Rather than always talking about substance abuse in terms of whether or not somebody needs to stop, what if sometimes spoke about what benefits there were to be gained. What if we looked at sobriety as a positive choice rather than a negative punishment. What if we considered that in many cases, the easiest way to manage a substance—even one you’re not addicted to—is to eliminate it.
And the very act of quitting anything has benefits. You get to know yourself better. That’s why it’s hard. You have to work out a new way of being. If ever I had a free afternoon, I used to drink a Celsius and walk NYC for about five hours listening to an audiobook, stopping to eat every hour or so. But to realize that I don’t have the energy for a five-hour walk without a Celsius is to acknowledge that perhaps I never did.

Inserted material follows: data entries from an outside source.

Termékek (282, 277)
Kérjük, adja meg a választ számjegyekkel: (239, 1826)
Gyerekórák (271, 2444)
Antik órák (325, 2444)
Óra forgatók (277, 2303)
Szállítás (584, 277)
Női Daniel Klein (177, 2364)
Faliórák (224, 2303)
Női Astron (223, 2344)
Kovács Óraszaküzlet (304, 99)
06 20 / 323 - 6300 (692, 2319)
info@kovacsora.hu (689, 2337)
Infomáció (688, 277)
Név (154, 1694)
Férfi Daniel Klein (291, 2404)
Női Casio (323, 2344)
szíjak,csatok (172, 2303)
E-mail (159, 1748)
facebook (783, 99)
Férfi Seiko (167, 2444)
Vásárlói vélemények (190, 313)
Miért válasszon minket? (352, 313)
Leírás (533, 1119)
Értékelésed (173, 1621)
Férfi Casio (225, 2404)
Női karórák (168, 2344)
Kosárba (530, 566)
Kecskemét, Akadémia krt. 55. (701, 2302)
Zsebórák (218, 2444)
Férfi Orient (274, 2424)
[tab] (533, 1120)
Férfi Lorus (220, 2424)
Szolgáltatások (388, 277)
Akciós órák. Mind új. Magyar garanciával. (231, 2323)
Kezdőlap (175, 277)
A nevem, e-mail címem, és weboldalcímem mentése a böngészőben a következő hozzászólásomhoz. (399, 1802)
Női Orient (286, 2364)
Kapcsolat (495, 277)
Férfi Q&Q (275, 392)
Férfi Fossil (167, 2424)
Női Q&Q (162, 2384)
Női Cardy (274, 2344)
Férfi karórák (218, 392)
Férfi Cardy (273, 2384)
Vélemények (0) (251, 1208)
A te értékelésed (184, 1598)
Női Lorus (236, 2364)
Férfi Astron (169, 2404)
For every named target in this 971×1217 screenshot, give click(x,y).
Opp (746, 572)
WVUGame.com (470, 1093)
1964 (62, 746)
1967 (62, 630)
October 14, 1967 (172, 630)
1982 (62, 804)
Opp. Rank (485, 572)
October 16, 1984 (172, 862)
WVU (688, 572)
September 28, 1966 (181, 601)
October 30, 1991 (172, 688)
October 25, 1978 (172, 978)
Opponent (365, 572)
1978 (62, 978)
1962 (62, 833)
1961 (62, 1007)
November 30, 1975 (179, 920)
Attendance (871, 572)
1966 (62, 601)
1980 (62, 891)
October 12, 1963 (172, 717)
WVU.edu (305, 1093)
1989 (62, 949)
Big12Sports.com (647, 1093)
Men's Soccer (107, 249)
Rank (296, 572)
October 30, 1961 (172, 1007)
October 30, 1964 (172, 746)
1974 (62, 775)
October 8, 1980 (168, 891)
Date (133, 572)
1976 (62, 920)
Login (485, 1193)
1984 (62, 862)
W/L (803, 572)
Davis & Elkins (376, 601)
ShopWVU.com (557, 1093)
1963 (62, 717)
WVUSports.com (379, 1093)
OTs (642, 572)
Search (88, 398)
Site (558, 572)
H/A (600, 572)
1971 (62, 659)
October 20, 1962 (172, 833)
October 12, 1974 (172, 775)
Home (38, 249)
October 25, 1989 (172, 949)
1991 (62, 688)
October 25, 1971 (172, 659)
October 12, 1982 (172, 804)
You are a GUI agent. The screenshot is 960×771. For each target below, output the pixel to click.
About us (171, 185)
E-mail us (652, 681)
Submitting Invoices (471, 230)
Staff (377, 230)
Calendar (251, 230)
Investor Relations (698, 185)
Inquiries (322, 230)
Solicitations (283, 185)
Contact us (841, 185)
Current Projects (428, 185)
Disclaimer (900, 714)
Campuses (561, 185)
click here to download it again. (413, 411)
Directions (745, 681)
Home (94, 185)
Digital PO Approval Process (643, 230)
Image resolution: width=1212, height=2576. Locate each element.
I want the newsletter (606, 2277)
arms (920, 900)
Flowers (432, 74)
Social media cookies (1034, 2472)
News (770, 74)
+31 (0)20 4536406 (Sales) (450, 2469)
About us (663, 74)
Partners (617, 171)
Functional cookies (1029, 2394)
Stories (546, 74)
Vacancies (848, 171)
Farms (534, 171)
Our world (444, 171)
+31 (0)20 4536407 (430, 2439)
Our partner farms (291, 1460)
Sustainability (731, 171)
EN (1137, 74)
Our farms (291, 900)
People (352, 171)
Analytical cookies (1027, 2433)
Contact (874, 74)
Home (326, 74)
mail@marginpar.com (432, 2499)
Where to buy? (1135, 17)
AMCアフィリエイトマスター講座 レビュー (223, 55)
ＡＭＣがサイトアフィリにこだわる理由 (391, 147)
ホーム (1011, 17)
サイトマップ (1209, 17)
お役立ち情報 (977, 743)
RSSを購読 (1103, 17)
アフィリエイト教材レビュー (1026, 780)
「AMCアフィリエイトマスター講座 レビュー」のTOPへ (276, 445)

So, here I am, a tired, Celsius-free lady. When I quit drinking, there was nothing more annoying than someone trying to relate to me by telling me they “didn’t really drink.” To me, that’s the least relatable. I related much more to people who drank all the time. And this morning, I saw myself in a woman double-fisting a Celsius and a yoga mat. She was trying to fit it all in. But maybe she can. And maybe she wants to. And maybe she doesn’t drink energy drinks in a sad way; maybe they’re entirely uplifting for her, and there’s no reason for her to rethink it. Just because it’s the morning doesn’t mean she has a problem.